### DATA EXTRACT
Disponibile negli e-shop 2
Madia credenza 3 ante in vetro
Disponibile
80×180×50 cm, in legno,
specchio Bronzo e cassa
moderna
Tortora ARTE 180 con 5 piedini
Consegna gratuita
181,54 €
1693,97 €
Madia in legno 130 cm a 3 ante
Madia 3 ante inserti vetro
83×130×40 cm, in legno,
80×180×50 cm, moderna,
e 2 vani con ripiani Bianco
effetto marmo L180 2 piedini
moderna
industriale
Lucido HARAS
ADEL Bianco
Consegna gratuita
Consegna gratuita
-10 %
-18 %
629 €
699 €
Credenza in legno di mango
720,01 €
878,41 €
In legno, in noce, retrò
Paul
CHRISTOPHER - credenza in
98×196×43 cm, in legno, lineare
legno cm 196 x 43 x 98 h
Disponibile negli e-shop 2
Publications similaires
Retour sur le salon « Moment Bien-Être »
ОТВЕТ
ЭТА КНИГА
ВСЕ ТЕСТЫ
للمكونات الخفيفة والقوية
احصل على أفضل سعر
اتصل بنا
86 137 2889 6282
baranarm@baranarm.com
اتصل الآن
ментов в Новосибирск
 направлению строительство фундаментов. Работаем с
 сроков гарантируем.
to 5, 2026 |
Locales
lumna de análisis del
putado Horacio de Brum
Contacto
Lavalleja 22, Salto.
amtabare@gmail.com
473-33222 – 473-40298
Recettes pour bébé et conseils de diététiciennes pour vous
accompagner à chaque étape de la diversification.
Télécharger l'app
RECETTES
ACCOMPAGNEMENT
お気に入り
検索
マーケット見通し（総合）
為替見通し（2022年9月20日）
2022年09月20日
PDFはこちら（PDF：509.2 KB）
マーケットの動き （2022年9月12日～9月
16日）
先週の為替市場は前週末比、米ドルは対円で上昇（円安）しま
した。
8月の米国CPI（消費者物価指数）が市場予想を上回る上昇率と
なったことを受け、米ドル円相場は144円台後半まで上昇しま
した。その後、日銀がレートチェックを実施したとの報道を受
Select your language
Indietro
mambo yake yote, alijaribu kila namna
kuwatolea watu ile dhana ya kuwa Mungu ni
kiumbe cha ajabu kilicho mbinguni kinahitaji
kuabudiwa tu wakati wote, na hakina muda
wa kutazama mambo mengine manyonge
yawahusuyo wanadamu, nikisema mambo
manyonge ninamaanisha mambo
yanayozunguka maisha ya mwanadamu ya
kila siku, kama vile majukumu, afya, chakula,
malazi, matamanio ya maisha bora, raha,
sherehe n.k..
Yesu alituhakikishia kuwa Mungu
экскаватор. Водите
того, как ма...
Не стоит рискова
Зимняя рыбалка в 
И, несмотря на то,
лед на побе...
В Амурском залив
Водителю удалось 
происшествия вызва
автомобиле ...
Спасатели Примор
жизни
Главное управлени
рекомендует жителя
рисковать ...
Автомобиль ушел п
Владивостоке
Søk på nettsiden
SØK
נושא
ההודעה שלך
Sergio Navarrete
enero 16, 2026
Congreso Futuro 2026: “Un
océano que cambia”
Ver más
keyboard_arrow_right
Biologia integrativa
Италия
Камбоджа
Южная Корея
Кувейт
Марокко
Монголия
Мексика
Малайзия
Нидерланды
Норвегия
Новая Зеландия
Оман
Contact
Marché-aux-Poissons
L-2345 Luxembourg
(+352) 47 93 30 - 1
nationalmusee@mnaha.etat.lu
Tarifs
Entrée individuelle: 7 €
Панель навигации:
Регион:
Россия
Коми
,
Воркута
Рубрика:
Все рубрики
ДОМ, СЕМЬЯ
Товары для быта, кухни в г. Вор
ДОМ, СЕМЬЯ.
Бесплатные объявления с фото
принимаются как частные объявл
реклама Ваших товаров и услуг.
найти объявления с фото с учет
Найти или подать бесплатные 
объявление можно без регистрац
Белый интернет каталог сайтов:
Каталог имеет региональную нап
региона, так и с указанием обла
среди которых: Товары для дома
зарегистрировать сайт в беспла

### WHAT YOU ARE ASKED TO DO
Print the full listing again, word for word.

### WRITTEN ANSWER
Disponibile negli e-shop 2
Madia credenza 3 ante in vetro
Disponibile
80×180×50 cm, in legno,
specchio Bronzo e cassa
moderna
Tortora ARTE 180 con 5 piedini
Consegna gratuita
181,54 €
1693,97 €
Madia in legno 130 cm a 3 ante
Madia 3 ante inserti vetro
83×130×40 cm, in legno,
80×180×50 cm, moderna,
e 2 vani con ripiani Bianco
effetto marmo L180 2 piedini
moderna
industriale
Lucido HARAS
ADEL Bianco
Consegna gratuita
Consegna gratuita
-10 %
-18 %
629 €
699 €
Credenza in legno di mango
720,01 €
878,41 €
In legno, in noce, retrò
Paul
CHRISTOPHER - credenza in
98×196×43 cm, in legno, lineare
legno cm 196 x 43 x 98 h
Disponibile negli e-shop 2
Publications similaires
Retour sur le salon « Moment Bien-Être »
ОТВЕТ
ЭТА КНИГА
ВСЕ ТЕСТЫ
للمكونات الخفيفة والقوية
احصل على أفضل سعر
اتصل بنا
86 137 2889 6282
baranarm@baranarm.com
اتصل الآن
ментов в Новосибирск
 направлению строительство фундаментов. Работаем с
 сроков гарантируем.
to 5, 2026 |
Locales
lumna de análisis del
putado Horacio de Brum
Contacto
Lavalleja 22, Salto.
amtabare@gmail.com
473-33222 – 473-40298
Recettes pour bébé et conseils de diététiciennes pour vous
accompagner à chaque étape de la diversification.
Télécharger l'app
RECETTES
ACCOMPAGNEMENT
お気に入り
検索
マーケット見通し（総合）
為替見通し（2022年9月20日）
2022年09月20日
PDFはこちら（PDF：509.2 KB）
マーケットの動き （2022年9月12日～9月
16日）
先週の為替市場は前週末比、米ドルは対円で上昇（円安）しま
した。
8月の米国CPI（消費者物価指数）が市場予想を上回る上昇率と
なったことを受け、米ドル円相場は144円台後半まで上昇しま
した。その後、日銀がレートチェックを実施したとの報道を受
Select your language
Indietro
mambo yake yote, alijaribu kila namna
kuwatolea watu ile dhana ya kuwa Mungu ni
kiumbe cha ajabu kilicho mbinguni kinahitaji
kuabudiwa tu wakati wote, na hakina muda
wa kutazama mambo mengine manyonge
yawahusuyo wanadamu, nikisema mambo
manyonge ninamaanisha mambo
yanayozunguka maisha ya mwanadamu ya
kila siku, kama vile majukumu, afya, chakula,
malazi, matamanio ya maisha bora, raha,
sherehe n.k..
Yesu alituhakikishia kuwa Mungu
экскаватор. Водите
того, как ма...
Не стоит рискова
Зимняя рыбалка в 
И, несмотря на то,
лед на побе...
В Амурском залив
Водителю удалось 
происшествия вызва
автомобиле ...
Спасатели Примор
жизни
Главное управлени
рекомендует жителя
рисковать ...
Автомобиль ушел п
Владивостоке
Søk på nettsiden
SØK
נושא
ההודעה שלך
Sergio Navarrete
enero 16, 2026
Congreso Futuro 2026: “Un
océano que cambia”
Ver más
keyboard_arrow_right
Biologia integrativa
Италия
Камбоджа
Южная Корея
Кувейт
Марокко
Монголия
Мексика
Малайзия
Нидерланды
Норвегия
Новая Зеландия
Оман
Contact
Marché-aux-Poissons
L-2345 Luxembourg
(+352) 47 93 30 - 1
nationalmusee@mnaha.etat.lu
Tarifs
Entrée individuelle: 7 €
Панель навигации:
Регион:
Россия
Коми
,
Воркута
Рубрика:
Все рубрики
ДОМ, СЕМЬЯ
Товары для быта, кухни в г. Вор
ДОМ, СЕМЬЯ.
Бесплатные объявления с фото
принимаются как частные объявл
реклама Ваших товаров и услуг.
найти объявления с фото с учет
Найти или подать бесплатные 
объявление можно без регистрац
Белый интернет каталог сайтов:
Каталог имеет региональную нап
региона, так и с указанием обла
среди которых: Товары для дома
зарегистрировать сайт в беспла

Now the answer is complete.